De l'eau a coulé sous les ponts. 

Annoncé en grande pompe lors de l'E3 2006, Heavy Rain était présenté alors comme une démo technique de la Playstation 3, au même titre que le célèbre Killzone2. C'est au final 3 ans après et un E3 2009 à l'éclat retrouvé que le jeu se décide à refaire parler de lui. A partir de là deux catégories de joueurs se forment. D'un coté ceux qui crient au génie, d'avoir un jeu au scénario, sombre et mature, renouant encore plus le lien logique entre jeux vidéo et cinéma. De l'autre coté, ceux qui crient au scandale d'une aventure linéaire, un film déguisé, qui n'est en aucun cas un jeu vidéo. Autour de ce débat, le développement du jeu continu son petit bonhomme de chemin, et le buzz croissant autour du jeu en a fait un incontournable pour ce début d'année.

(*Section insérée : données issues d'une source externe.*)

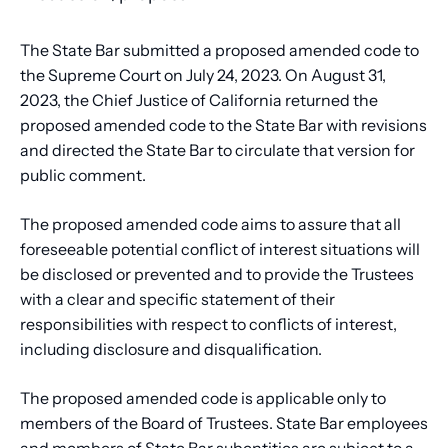
The State Bar submitted a proposed amended code to
the Supreme Court on July 24, 2023. On August 31,
2023, the Chief Justice of California returned the
proposed amended code to the State Bar with revisions
and directed the State Bar to circulate that version for
public comment.
The proposed amended code aims to assure that all
foreseeable potential conflict of interest situations will
be disclosed or prevented and to provide the Trustees
with a clear and specific statement of their
responsibilities with respect to conflicts of interest,
including disclosure and disqualification.
The proposed amended code is applicable only to
members of the Board of Trustees. State Bar employees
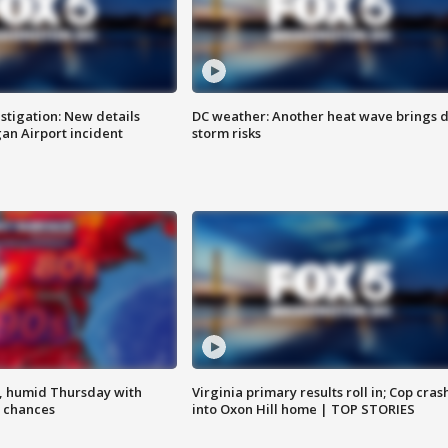
stigation: New details
DC weather: Another heat wave brings d
n Airport incident
storm risks
, humid Thursday with
Virginia primary results roll in; Cop cras
 chances
into Oxon Hill home | TOP STORIES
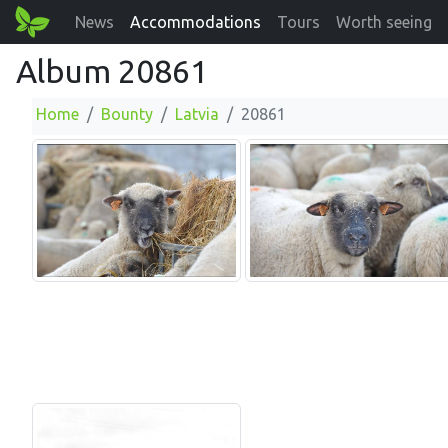
News
Accommodations
Tours
Worth seeing
Album 20861
Home
Bounty
Latvia
20861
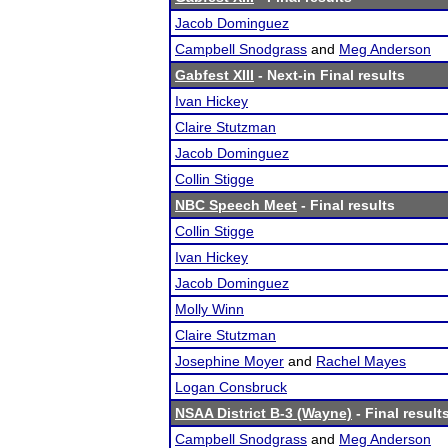
Jacob Dominguez
Campbell Snodgrass
and
Meg Anderson
Gabfest XIII
- Next-in Final results
Ivan Hickey
Claire Stutzman
Jacob Dominguez
Collin Stigge
NBC Speech Meet
- Final results
Collin Stigge
Ivan Hickey
Jacob Dominguez
Molly Winn
Claire Stutzman
Josephine Moyer
and
Rachel Mayes
Logan Consbruck
NSAA District B-3 (Wayne)
- Final result
Campbell Snodgrass
and
Meg Anderson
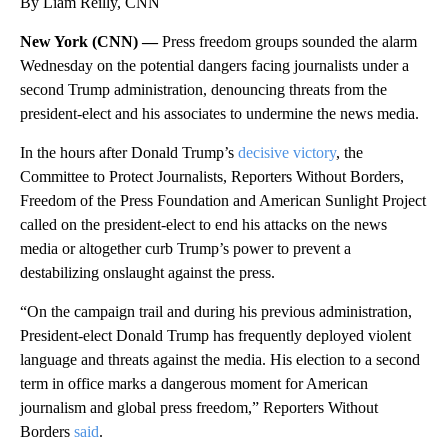
By Liam Reilly, CNN
New York (CNN) —
Press freedom groups sounded the alarm
Wednesday on the potential dangers facing journalists under a
second Trump administration, denouncing threats from the
president-elect and his associates to undermine the news media.
In the hours after Donald Trump’s
decisive victory
, the
Committee to Protect Journalists, Reporters Without Borders,
Freedom of the Press Foundation and American Sunlight Project
called on the president-elect to end his attacks on the news
media or altogether curb Trump’s power to prevent a
destabilizing onslaught against the press.
“On the campaign trail and during his previous administration,
President-elect Donald Trump has frequently deployed violent
language and threats against the media. His election to a second
term in office marks a dangerous moment for American
journalism and global press freedom,” Reporters Without
Borders
said
.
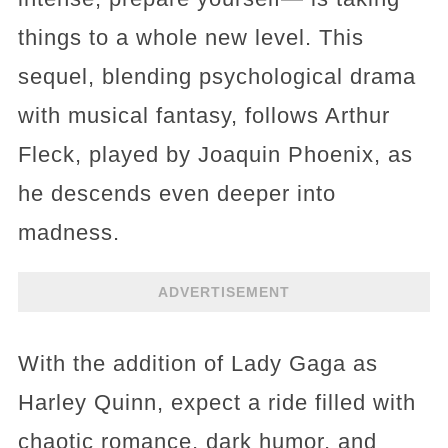
things to a whole new level. This
sequel, blending psychological drama
with musical fantasy, follows Arthur
Fleck, played by Joaquin Phoenix, as
he descends even deeper into
madness.
ADVERTISEMENT
With the addition of Lady Gaga as
Harley Quinn, expect a ride filled with
chaotic romance, dark humor, and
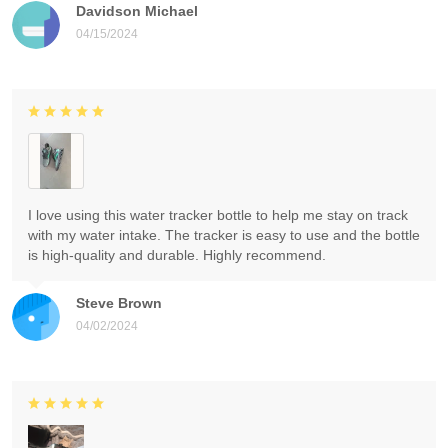
Davidson Michael
04/15/2024
I love using this water tracker bottle to help me stay on track
with my water intake. The tracker is easy to use and the bottle
is high-quality and durable. Highly recommend.
Steve Brown
04/02/2024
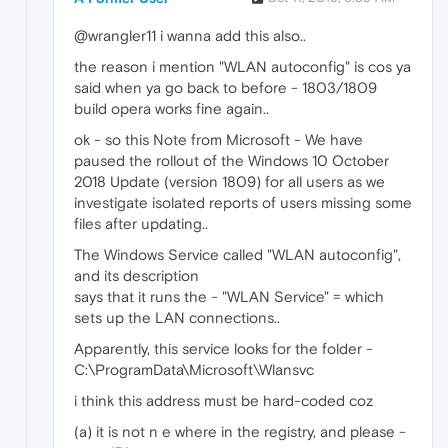
@wrangler11 i wanna add this also..
the reason i mention "WLAN autoconfig" is cos ya
said when ya go back to before - 1803/1809
build opera works fine again..
ok - so this Note from Microsoft - We have
paused the rollout of the Windows 10 October
2018 Update (version 1809) for all users as we
investigate isolated reports of users missing some
files after updating..
The Windows Service called "WLAN autoconfig",
and its description
says that it runs the - "WLAN Service" = which
sets up the LAN connections..
Apparently, this service looks for the folder -
C:\ProgramData\Microsoft\Wlansvc
i think this address must be hard-coded coz
(a) it is not n e where in the registry, and please -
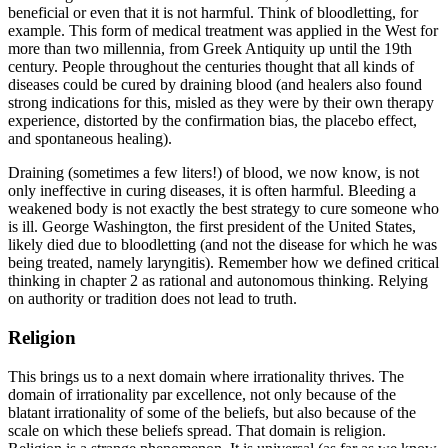
beneficial or even that it is not harmful. Think of bloodletting, for
example. This form of medical treatment was applied in the West for
more than two millennia, from Greek Antiquity up until the 19th
century. People throughout the centuries thought that all kinds of
diseases could be cured by draining blood (and healers also found
strong indications for this, misled as they were by their own therapy
experience, distorted by the confirmation bias, the placebo effect,
and spontaneous healing).
Draining (sometimes a few liters!) of blood, we now know, is not
only ineffective in curing diseases, it is often harmful. Bleeding a
weakened body is not exactly the best strategy to cure someone who
is ill. George Washington, the first president of the United States,
likely died due to bloodletting (and not the disease for which he was
being treated, namely laryngitis). Remember how we defined critical
thinking in chapter 2 as rational and autonomous thinking. Relying
on authority or tradition does not lead to truth.
Religion
This brings us to a next domain where irrationality thrives. The
domain of irrationality par excellence, not only because of the
blatant irrationality of some of the beliefs, but also because of the
scale on which these beliefs spread. That domain is religion.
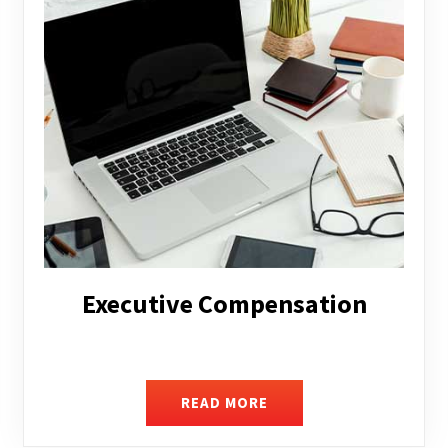
Facilitating Complex Business
Transactions
READ MORE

Heavy Rain nous permets d'incarner tour à tour quatre personnages : un père de famille, un détective privé, un agent du FBI, et une journaliste. Nos protagonistes vont chacun se lancer à la recherche de l'origami killer, un tueur en série qui enlève et tue des enfants, en laissant avec leurs corps, un origami et une orchidée. Durant ce thriller, à la fois sombre et psychologique,  leurs chemins vont s'entrecroiser et leurs personnalités vont se révélé, une à une. Car une des forces du jeu tient du fait que les héros ont tous un background extrêmement bien travaillé, on se prend d'affection et on vie avec eux leurs malheurs et leurs solitudes. Tous devront chacun leurs tours de répondre à la question, Jusqu'ou peut-on aller par amour ? En effet, David Cage, se joue de faire vivre au joueur autant, les petits moments de la vie de tous les jours tel que se raser, manger ou regarder la télé, que de lui faire subir de cruels dilemmes psychologique, certains irréversible jusqu'à la fin du jeu. Car chaque actions, et décisions que nous prendrons auras un impact sur le jeu, il peut être minime, et n'affecter simplement l'un des 60 chapitres du jeu comme il peut l'impacter définitivement, pouvant même conduire jusqu'à la mort du personnage.

Vis ta vie.

On pourrait donc penser que le gameplay du jeu consiste à un enchevêtrement de quick time event, mais résumé Heavy Rain à cela serai bien réducteur. Car plus que ça, le jeu nous offre la possibilité de nous créer notre propre histoire, chacun vivra ses propres moments de vie, ses propres victoires, comme ses propres échecs. On pourra volontairement ou non se créer des liens entre les protagonistes ou créer des tensions. Tout est fait pour que le joueur entre en immersion total. Il est notamment aidé par des graphismes aux photoréalismes impressionnant, jamais on n'auras assisté on aura vu une peau aussi détaillé et des environnements aussi fournis que variés. Ça grouille de vie autour des protagonistes. Il y a des passants lorsqu'on regarde par la fenêtre, lorsqu'on est dans des environnements publique, chacun mènent sa petite vie et vaquent à ses occupations, Il y a des passants lorsqu'on regarde par la fenêtre, tout l'univers est fait pour rendre l'expérience plus profonde. De plus la bande son symphonique, retranscrit à merveille le message que veut faire passer Heavy Rain.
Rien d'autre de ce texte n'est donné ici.